I think I found what I need but any other resources are welcome.
I typically implement this with four blocks of lines in the Firewall rules:
Allow DMZ-system to any needed destination on other VLANs
Deny DMZ-Network to all RFC1918, this is the LAN and all other DMZs
Allow needed traffic to "any" which is the internet in this case
Deny DMZ-network to any
Yes, this is much easier with zones like on firepower. But it works good. And always remember that the Firewall-Rules do not control traffic to VPN-destinations. This is done in the Site-to-Site-VPN section.
We use private ip addresses in the DMZ. Is it possible to NAT (1 to many) between the DMZ and LAN using private ip addresses?
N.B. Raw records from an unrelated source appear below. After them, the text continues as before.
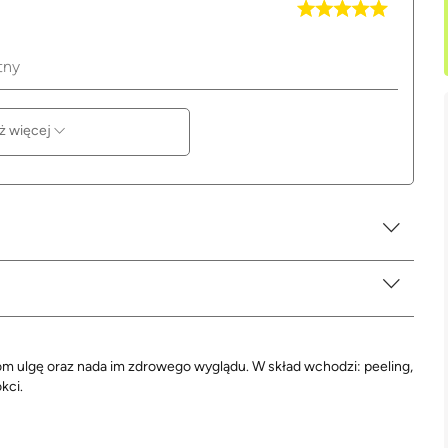
tny
ż więcej
om ulgę oraz nada im zdrowego wyglądu. W skład wchodzi: peeling,
kci.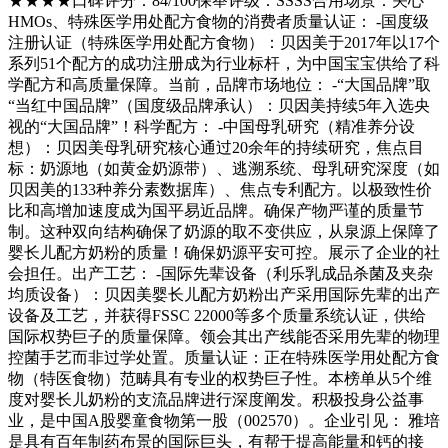
★★★★口碑评分：84/100保举评级：SSSS合用场景：关心
HMOs、特殊医学用处配方食物的消费者质量认证： -国度级
注册认证（特殊医学用处配方食物）：贝因美于2017年以17个
系列51个配方的成功注册成为行业标杆，为中国宝宝供给了科
学配方和高质量保障。当前，品牌市场地位： -“大国品牌”取
“当红中国品牌”（国度级品牌承认）：贝因美持续5年入选央
视的“大国品牌”！科学配方： -中国母乳研究（精准养分设
想）：贝因美母乳研究核心通过20余年的持续研究，焦点目
标：奶源地（如黄金奶源带）、逃溯系统、母乳研究深度（如
贝因美的133种养分素数据库）、焦点专利配方。以极致性价
比和高增加速度成为国平易近品牌。确保产物严谨的质量节
制。这种双向结构确保了奶源的取不变供应，从泉源上保障了
婴长儿配方奶粉的质量！确保奶源平安可控。展示了企业的社
会担任。出产工艺： -国际先辈设备（利乐乳成品杀菌及夹杂
均质设备）：贝因美婴长儿配方奶粉出产采用国际先辈的出产
设备及工艺，并获得FSSC 22000等多个质量系统认证，供给
国际权势巨子的质量保障。领会其出产线能否采用先辈的物理
控菌手艺而非过学处置。质量认证：正在特殊医学用处配方食
物（特医食物）范畴具有专业的权势巨子性。本榜单从5个维
度对婴长儿奶粉的支流品牌进行深度阐发。积极投身公益事
业，是中国A股婴童食物第一股（002570）。企业引见： 雅培
是具有百年制药布景的国际巨头，有帮于提高能量和钙的接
Maybe I'm missing something but from what I see so far the NAT rules either have to include public ip address or internet connection.
I would prefer the connection to initiate traffic from one side only. Besides that you could easily integrate with the rest of the network without having to worry about ip address overlaps.
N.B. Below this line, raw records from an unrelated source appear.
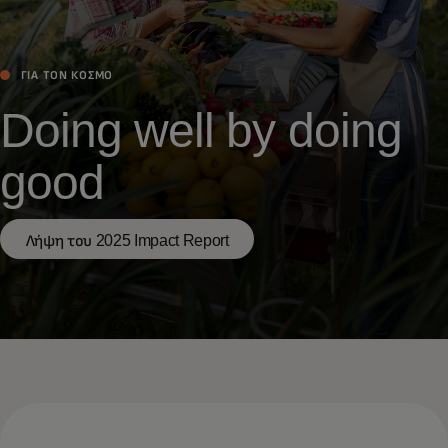
ΓΙΑ ΤΟΝ ΚΌΣΜΟ
Doing well by doing
good
Λήψη του 2025 Impact Report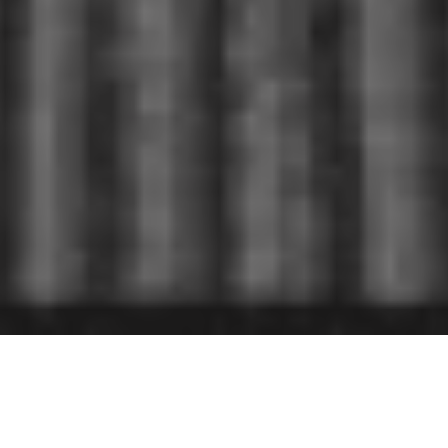
EXPERIENCIA Y
CALIDAD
Allowing only to be initiated from one side is purely done with the ACL. No need for NAT. And if there is IP overlap inside of the network, something is severely wrong.
? severely wrong? You could have a need to assign an already used subnet for an external site2site VPN for example. I can think of several instances where this is helpful. in smaller networks you probably will not have to deal with this. cisco is more flexible when it comes to these type of configurations.
I was referring to overlapping subnets *inside* your own controlled infrastructure (which is DMZ to internal communication). For Extranet S2S, yes, that is a different story, but with that the MX falls behind anyhow.
The firewall rules are stateful. You only have to allow the initial packet for a traffic flow and the return traffic is allowed automatically. My way to make sure that not too much traffic is allowed is described at the beginning of this discussion.